# Part 1: The data
## Objectives
1. Read in the data from `loans_2007.csv`
2. Identify any data quality issues

# Part 2: Explore the data in chunks
## Objectives
1. For each chunk:   
    1. How many columns have a numeric type? 
    2. How many columns have a string type?
    3. How many unique values are there in each string column? 
    4. How many of the string columns contain values that are less than 50% unique?
    5. Which float columns have no missing values and could be candidates for conversion to the integer type?
2. Calculate the total memory usage across all of the chunks

# Part 3: Optimize string columns
## Objectives
1. While working with dataframe chunks:
    1. Determine which string columns you can convert to a numeric type if you clean them. For example, the `int_rate` column is only a string because of the `%` sign at the end.
    2. Determine which columns have a few unique values and convert them to the category type. For example, you may want to convert the `grade` and `sub_grade` columns.
    3. Based on your conclusions, perform the necessary type changes across all chunks. Calculate the total memory footprint, and compare it with the previous one.
    
# Part 4: Optimize numeric columns
## Objectives
1. While working with dataframe chunks:
    1. Identify float columns that contain missing values, and that we can convert to a more space efficient subtype.
    2. Identify float columns that don't contain any missing values, and that we can convert to the integer type because they represent whole numbers.
    3. Based on your conclusions, perform the necessary type changes across all chunks.
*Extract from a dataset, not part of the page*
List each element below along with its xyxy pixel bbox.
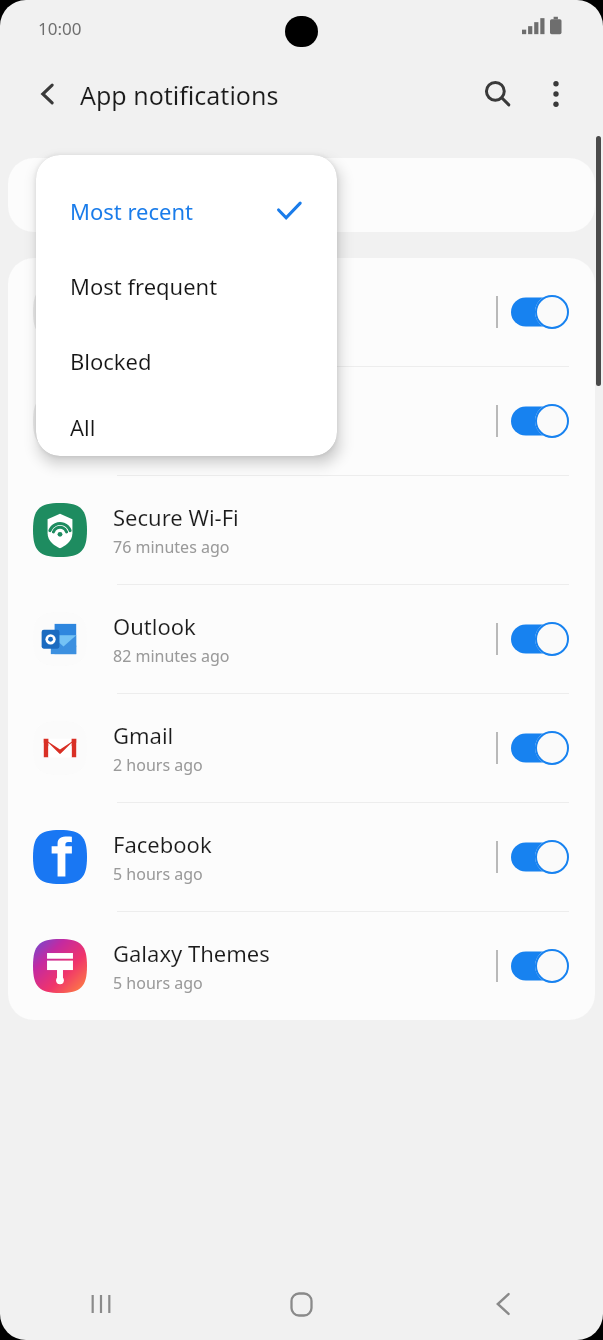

Calculate the total memory footprint and compare it with the previous one.

In [100]:
import pandas as pd
pd.options.display.max_columns = 99

# Explore the Data

In [2]:
df = pd.read_csv('loans_2007.csv', low_memory=False)
df.head(2).append(df.tail(2))

Unnamed: 0,id,member_id,loan_amnt,funded_amnt,funded_amnt_inv,term,int_rate,installment,grade,sub_grade,emp_title,emp_length,home_ownership,annual_inc,verification_status,issue_d,loan_status,pymnt_plan,purpose,title,zip_code,addr_state,dti,delinq_2yrs,earliest_cr_line,inq_last_6mths,open_acc,pub_rec,revol_bal,revol_util,total_acc,initial_list_status,out_prncp,out_prncp_inv,total_pymnt,total_pymnt_inv,total_rec_prncp,total_rec_int,total_rec_late_fee,recoveries,collection_recovery_fee,last_pymnt_d,last_pymnt_amnt,last_credit_pull_d,collections_12_mths_ex_med,policy_code,application_type,acc_now_delinq,chargeoff_within_12_mths,delinq_amnt,pub_rec_bankruptcies,tax_liens
0,1077501,1296599.0,5000.0,5000.0,4975.0,36 months,10.65%,162.87,B,B2,,10+ years,RENT,24000.0,Verified,Dec-2011,Fully Paid,n,credit_card,Computer,860xx,AZ,27.65,0.0,Jan-1985,1.0,3.0,0.0,13648.0,83.7%,9.0,f,0.0,0.0,5863.155187,5833.84,5000.0,863.16,0.0,0.0,0.0,Jan-2015,171.62,Jun-2016,0.0,1.0,INDIVIDUAL,0.0,0.0,0.0,0.0,0.0
1,1077430,1314167.0,2500.0,2500.0,2500.0,60 months,15.27%,59.83,C,C4,Ryder,< 1 year,RENT,30000.0,Source Verified,Dec-2011,Charged Off,n,car,bike,309xx,GA,1.0,0.0,Apr-1999,5.0,3.0,0.0,1687.0,9.4%,4.0,f,0.0,0.0,1008.71,1008.71,456.46,435.17,0.0,117.08,1.11,Apr-2013,119.66,Sep-2013,0.0,1.0,INDIVIDUAL,0.0,0.0,0.0,0.0,0.0
42536,Total amount funded in policy code 1: 471701350,,,,,,,,,,,,,,,,,,,,,,,,,,,,,,,,,,,,,,,,,,,,,,,,,,,
42537,Total amount funded in policy code 2: 0,,,,,,,,,,,,,,,,,,,,,,,,,,,,,,,,,,,,,,,,,,,,,,,,,,,


In [3]:
df.shape

(42538, 52)

# Memory Usage

Figure out how many rows we can process at a time in order to stay below 5 MB of memory usage. This will be the size of each chunk when we process the data in chunks.

In [4]:
num_rows = 3000
df = pd.read_csv('loans_2007.csv', nrows=num_rows)
mem_usage = df.memory_usage(deep=True).sum()/(1024*1024)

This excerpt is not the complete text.